Passaporte de vacina: por que quem tomou a Coronavac talvez não possa viajar para a Europa?
Quarenta e dois milhões de doses da CoronaVac, vacina desenvolvida pelo Instituto Butantan em parceria com o laboratório chinês Sinovac, foram entregues ao Plano Nacional de Imunização (PNI). Esse número serve para vacinar 21 milhões de pessoas. Porém, mesmo que estejam completamente vacinados, talvez esses brasileiros imunizados pela CoronaVac não possam viajar para países que fazem parte da União Europeia.
Isso porque ganhou a força a ideia de criar “passaportes de vacinas” ou “passaportes de imunização” – alguns deles com restrições de entrada para quem recebeu imunizantes não aprovados pelos órgãos reguladores de cada país.
O InfoMoney explica abaixo o que são esses passaportes e as polêmicas envolvidas na criação dessas autorizações de viagens para vacinados contra covid-19.

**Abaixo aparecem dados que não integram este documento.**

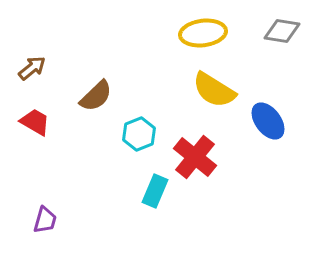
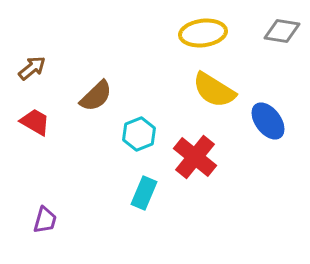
cyan rectangle: moved 11 px left, 2 px down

Entenda o passaporte de vacina
Assim como um certificado de vacina contra a febre amarela, por exemplo, esse passaporte teria de ser apresentado para permitir a entrada de turistas. Na prática, o passageiro teria que comprovar que estaria vacinado e protegido para poder ser liberado no país destino. As pessoas também poderiam mostrar esse passaporte para frequentar eventos como shows e restaurantes, por exemplo.
Não há definições padrões sobre o formato do documento: se é impresso ou digital, ou se é um carimbo no passaporte ou um aplicativo com diversas informações. No caso da febre amarela, por exemplo, é uma espécie de atestado que é verificado no próprio aeroporto antes mesmo do embarque.
O passaporte de vacina já é adotado em países como Dinamarca e Israel – em ambos os casos disponibilizados por um app. Na América Latina, autoridades uruguaias pretendem finalizar os trâmites para ter um passaporte de vacina pronto até junho de 2021.
Mas não são apenas países que criaram passaportes de vacinas. A Associação Internacional do Transportes Aéreos (Iata) lançou uma aplicativo chamado Iata Travel Pass. O app está sendo testado com aéreas como Emirates e Qatar. Os governos podem verificar a autenticidade de testes e vacinações para covid-19, enquanto os viajantes podem checar os requisitos impostos pelo país de destino. O InfoMoney explicou mais sobre o Iata Travel Pass em outra reportagem.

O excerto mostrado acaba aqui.